INSTRUCTIONS TO FOLLOW =
Only the text of the records below belongs in the answer, copied exactly, with pictures omitted.

Stored data =

------------------------------------------------------------------------

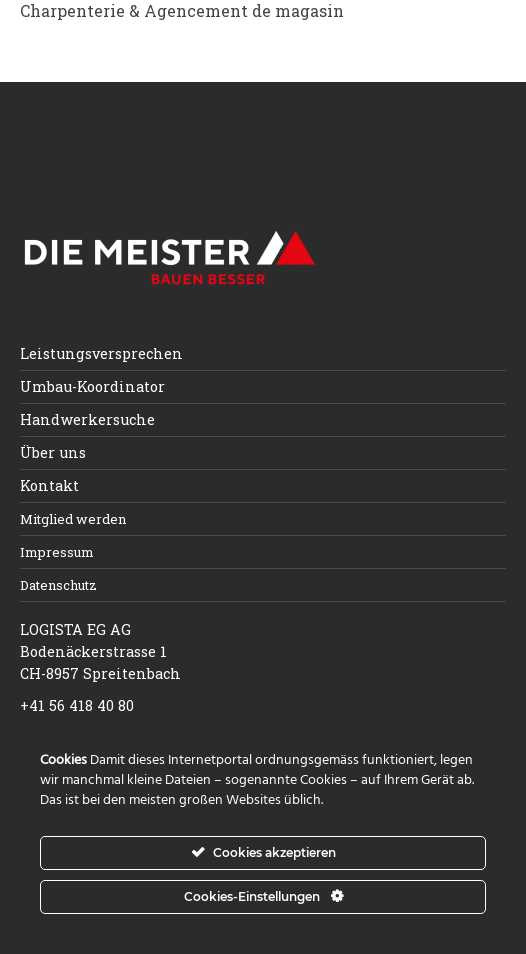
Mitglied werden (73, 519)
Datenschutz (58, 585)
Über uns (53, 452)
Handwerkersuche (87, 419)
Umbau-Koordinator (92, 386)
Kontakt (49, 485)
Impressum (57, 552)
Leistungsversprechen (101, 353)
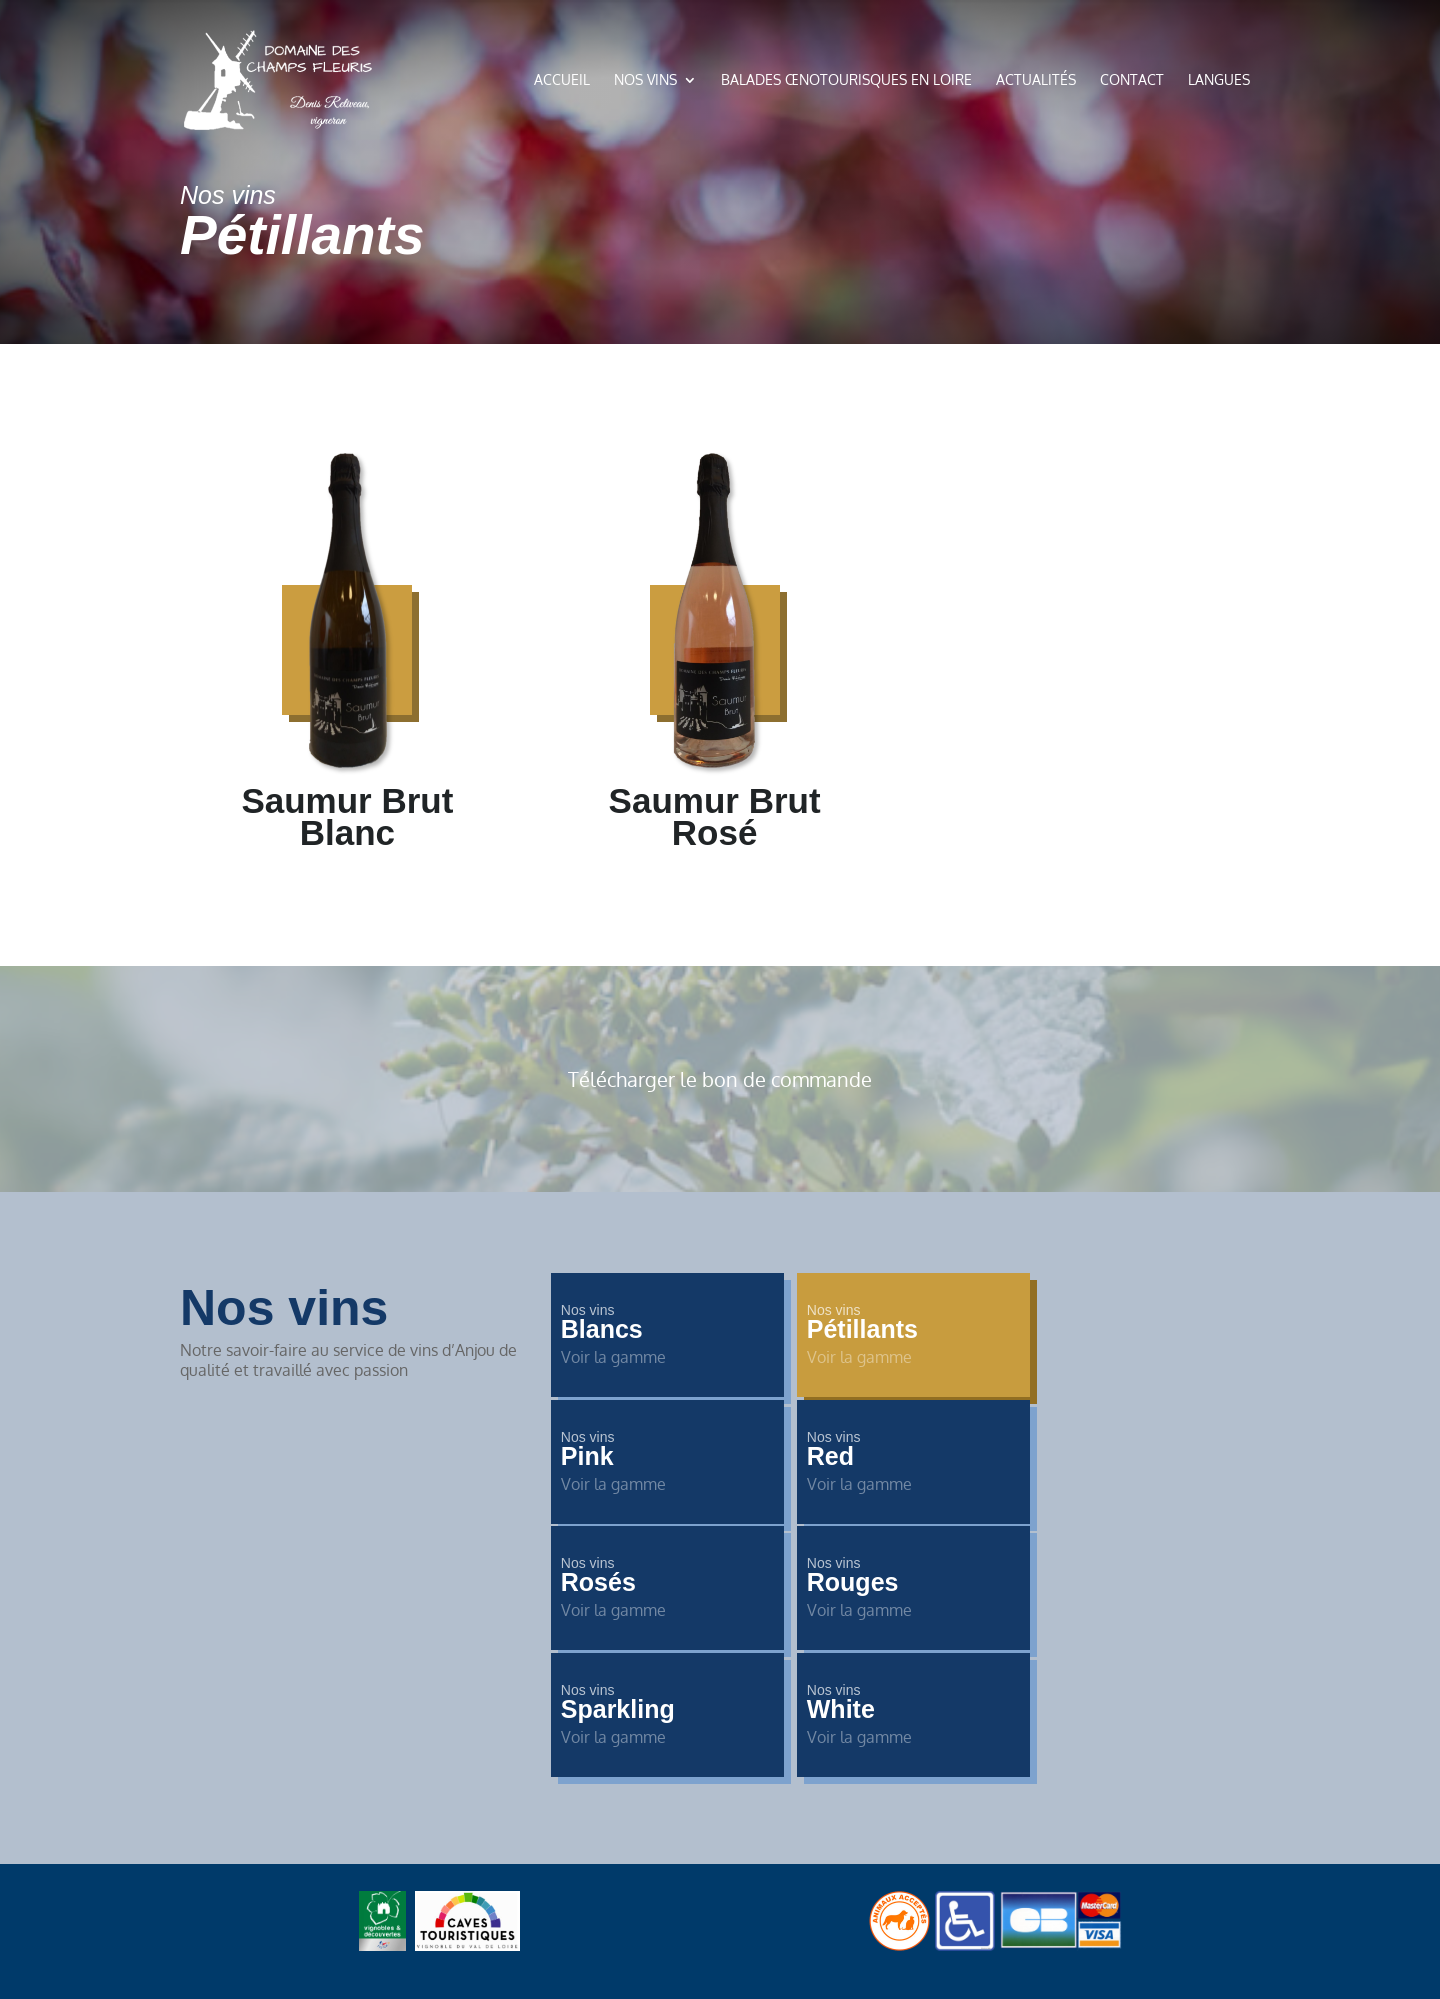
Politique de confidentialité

------------------------------------------------------------------------

COMPLETED EXERCISE =
Mitglied werden (73, 519)
Datenschutz (58, 585)
Über uns (53, 452)
Handwerkersuche (87, 419)
Umbau-Koordinator (92, 386)
Kontakt (49, 485)
Impressum (57, 552)
Leistungsversprechen (101, 353)
Politique de confidentialité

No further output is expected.